Ce goût du low-fi autant que de la low culture, apparaît aussi dans Bach is back ! (2006), une palissade installée entre deux salles où il reste la trace d’affiches arrachées, aux couleurs acidulées rappelant les annonces de dancehalls jamaïcains ou de combats de catch mexicains. Si l’on peut y voir un renversement du geste des affichistes (ici l’attention est portée au vestige), il s’agit aussi de signaler une mobilité entre des pratiques et des références culturelles (la seule affiche épargnée annonce le compositeur Bach), qui constitue aujourd’hui nos identités.
Par le biais d’interventions frontales, proches des modalités du décor, l’artiste s’intéresse à la fonction de l’espace d’exposition dans une installation où le trompe l’œil (une image de cheminée collée sur une structure en bois) et des objets détournés (des tapis de gym rouges) peuvent suggérer une appropriation performative (Gymnastique sur les toits, 2005) qui ne cache pas son artifice. Cette dimension de son travail peut aller jusqu’à introduire une menace de destruction des structures mêmes de l’espace, à l’image de cette cimaise recouverte d’une bâche où l’artiste taggue Do not bulldoze à la bombe aérosol (L’occupation des sols, 2006).
Chloé Dugit-Gros s'est ensuite plutôt tournée vers la déconstruction du travail classique d’atelier, invitant brutalement ses outils à s’exposer. Ainsi, des tables d’atelier découpées et assemblées servent à construire un cheval d’arçon où restent visibles des tâches accidentelles de peinture, dans une mise en parallèle ironique entre le culte de l’effort sportif et la bravoure théâtrale du geste expressionniste. Elle essayera aussi d’isoler les éléments qui constituent le langage du dessin (une pratique qui, avec la maquette, est au départ de la plupart de ses projets) : transformant la cimaise en feuille blanche installée dans l’espace, elle y appose des traits de couleur sous forme d’élastiques (Fils conducteurs, 2008) ou la précipite au sol, tranchée par des tasseaux de couleurs (Matières Premières, 2008). La cimaise peut encore être mobile, sorte de tableau d’école posé sur roulettes, où elle dessine un motif abstrait à la craie, qui renvoie autant à la calculette rudimentaire utilisée pour les scores d’une compétition sportive, qu’à la méthode de travail de l’artiste, allant progressivement d’une multitude de sources vers la mise en forme (L’approche du résultat, 2007).
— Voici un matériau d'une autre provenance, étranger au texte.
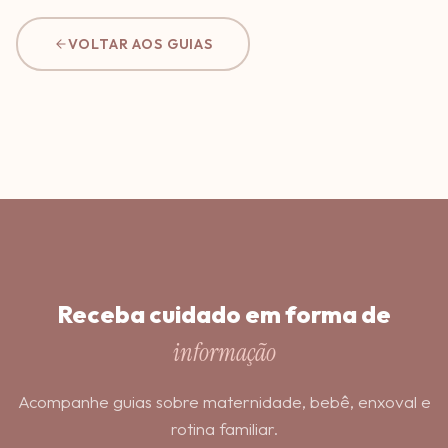
VOLTAR AOS GUIAS
Receba cuidado em forma de
informação
Acompanhe guias sobre maternidade, bebê, enxoval e
rotina familiar.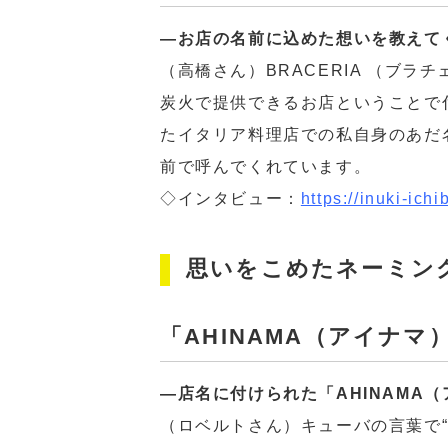
―お店の名前に込めた想いを教えて
（高橋さん）BRACERIA （ブ
炭火で提供できるお店ということで付
たイタリア料理店での私自身のあだ
前で呼んでくれています。
◇インタビュー：
https://inuki-ich
思いをこめたネーミン
「AHINAMA（アイナ
―店名に付けられた「AHINAMA
（ロベルトさん）キューバの言葉で“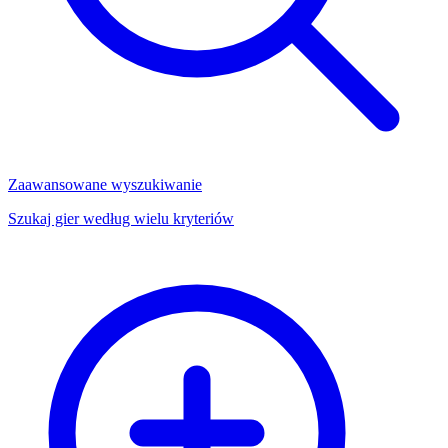
Zaawansowane wyszukiwanie
Szukaj gier według wielu kryteriów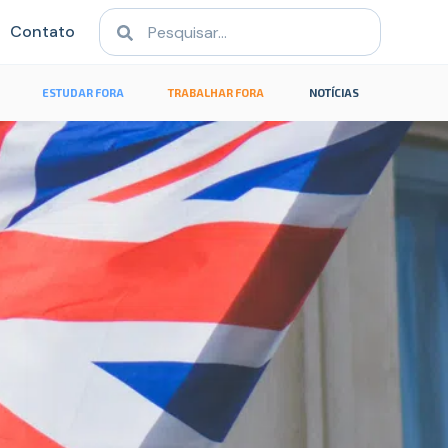
Contato
ESTUDAR FORA
TRABALHAR FORA
NOTÍCIAS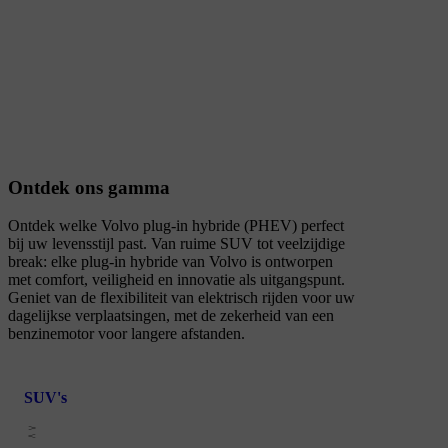
Ontdek ons gamma
Ontdek welke Volvo plug-in hybride (PHEV) perfect
bij uw levensstijl past. Van ruime SUV tot veelzijdige
break: elke plug-in hybride van Volvo is ontworpen
met comfort, veiligheid en innovatie als uitgangspunt.
Geniet van de flexibiliteit van elektrisch rijden voor uw
dagelijkse verplaatsingen, met de zekerheid van een
benzinemotor voor langere afstanden.
SUV's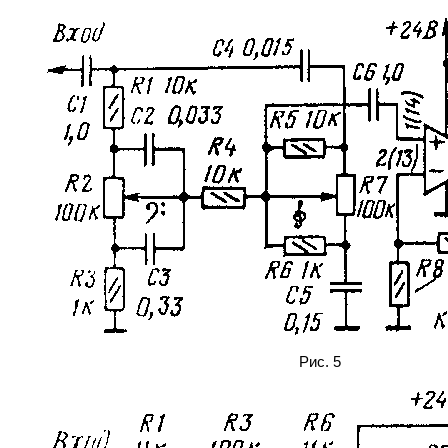
Рис. 5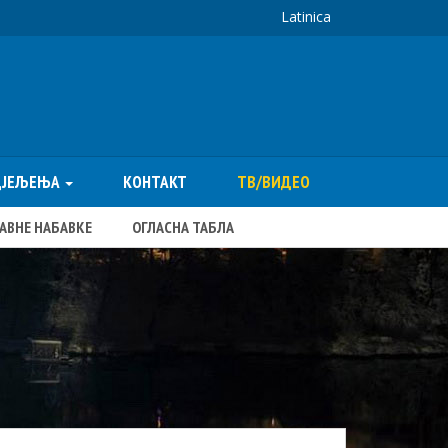
Latinica
ДЈЕЉЕЊА
КОНТАКТ
ТВ/ВИДЕО
ЈАВНЕ НАБАВКЕ
ОГЛАСНА ТАБЛА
Ce principe d’une abstraction qui se révèle figurative est encore présent dans une installation composée de formes géométriques aux allures de maquette d’architecture moderniste. Celles-ci s'avèrent être la transposition en volume d’une série de symboles que les voleurs dessinent sur les façades des maisons, indiquant les éventuels dangers à considérer dans une prochaine intrusion (Code des cambrioleurs, 2008). L’abstraction peut ainsi se confondre ici avec un code infiltrant et voyou, échappant à la propriété du sens commun.